21
July 2025

Women Artists of the 1930s

Welcome to The Arts Society Nidd Valley (Harrogate Evening Group)
Monday, July 21, 2025 - 19:30
Christ Church
Church Square, The Stray Harrogate HG1 4SW
Online Event

Two brilliant female artists - Tirzah Garwood and Suzanne Cooper - whose work is finally getting its due.

Two brilliant female artists - Tirzah Garwood and Suzanne Cooper - whose work is finally getting its due.

Tirzah Garwood, wife of Eric Ravilious, was an English surrealist to whom Lewis Carroll would have felt akin.
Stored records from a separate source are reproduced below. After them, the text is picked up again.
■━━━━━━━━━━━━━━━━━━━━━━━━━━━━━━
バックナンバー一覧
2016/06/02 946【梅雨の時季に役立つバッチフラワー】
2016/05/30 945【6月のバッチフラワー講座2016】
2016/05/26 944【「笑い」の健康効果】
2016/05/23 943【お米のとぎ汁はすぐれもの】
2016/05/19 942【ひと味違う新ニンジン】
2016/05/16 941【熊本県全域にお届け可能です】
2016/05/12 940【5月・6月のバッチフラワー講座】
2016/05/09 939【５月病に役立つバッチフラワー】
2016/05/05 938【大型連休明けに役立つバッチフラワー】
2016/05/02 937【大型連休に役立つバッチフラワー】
Before she was twenty-two she was making bold, intricate wood-engravings. When Eric died in 1942, Tirzah began making collages and oil paintings. Colourful, fantastical, and slightly sinister, they show toy soldiers and giant hornets, tiny houses and huge kittens. 

As a student at the Grosvenor School in the 1930s, Suzanne Cooper was showing wood-engravings, and paintings, comparable to those of Christopher Wood, in West End Galleries. Then came the war. Cooper married, and laid aside her artistic ambitions. Her first solo show, 25 years after her death, at the Fry Art Gallery in 2018, was greeted by critics as ‘revelatory’, and a ‘rare and exciting event’. It’s a joy to celebrate these two brilliant artists, especially as Suzanne Cooper was Lucy's mother-in-law. 
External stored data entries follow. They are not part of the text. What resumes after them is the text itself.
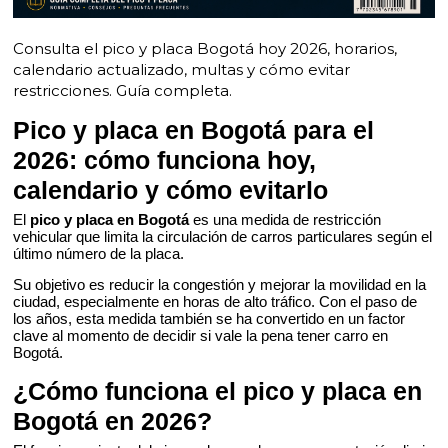
Consulta el pico y placa Bogotá hoy 2026, horarios,
calendario actualizado, multas y cómo evitar
restricciones. Guía completa.
Pico y placa en Bogotá para el
2026: cómo funciona hoy,
calendario y cómo evitarlo
El
pico y placa en Bogotá
es una medida de restricción
vehicular que limita la circulación de carros particulares según el
último número de la placa.
Su objetivo es reducir la congestión y mejorar la movilidad en la
ciudad, especialmente en horas de alto tráfico. Con el paso de
los años, esta medida también se ha convertido en un factor
clave al momento de decidir si vale la pena tener carro en
Bogotá.
¿Cómo funciona el pico y placa en
Bogotá en 2026?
THE ARTS SOCIETY ACCREDITED LECTURER

Ms Lucy Hughes-Hallett

Lucy Hughes-Hallett is a cultural historian and biographer. Her book on Gabriele d’Annunzio, The Pike, was described in The Sunday Times as ‘the biography of the decade’. It won all three of the UK’s most prestigious prizes for non-fiction - the Samuel Johnson Prize, the Duff Cooper Prize and the Costa Biography Award. Her other non-fiction books include Cleopatra and Heroes

She also writes fiction. Her novel, Peculiar Ground, is largely set in the 17th century, and narrated by a landscape designer loosely based on the great diarist John Evelyn. It was described as 'almost Tolstoyan in its sly wit and descriptive brilliance' (The Guardian) and 'full of drama, vivid characters, wit, gorgeous writing and fascinating detail’. (New York Times).  In her short story collection, Fabulous, she retells fables from classical mythology, relocating them to modern Britain.

A Fellow of the Royal Society of Literature and of the Historical Association, she has written on books, theatre and the visual arts for publications including The Sunday Times, The Guardian, The Observer, The New Statesman and the TLS. She was Chair of the Judges for the 2021 International Booker Prize.